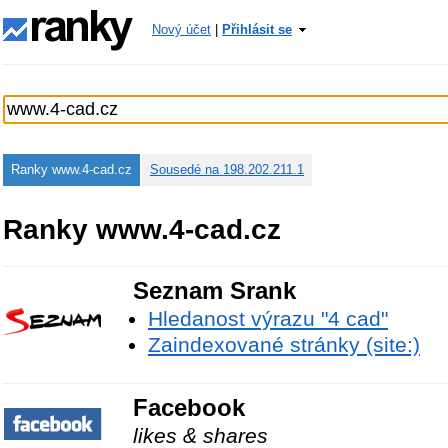
Nový účet
|
Přihlásit se
Ranky www.4-cad.cz
Sousedé na 198.202.211.1
Ranky www.4-cad.cz
Seznam Srank
Hledanost výrazu "4 cad"
Zaindexované stránky (site:)
Facebook
likes & shares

### [TASK STATEMENT]
Print, exactly as they appear above, the lines running from the one with "Seznam Srank" through the final line.

### [YOUR RESPONSE]
Seznam Srank
Hledanost výrazu "4 cad"
Zaindexované stránky (site:)
Facebook
likes & shares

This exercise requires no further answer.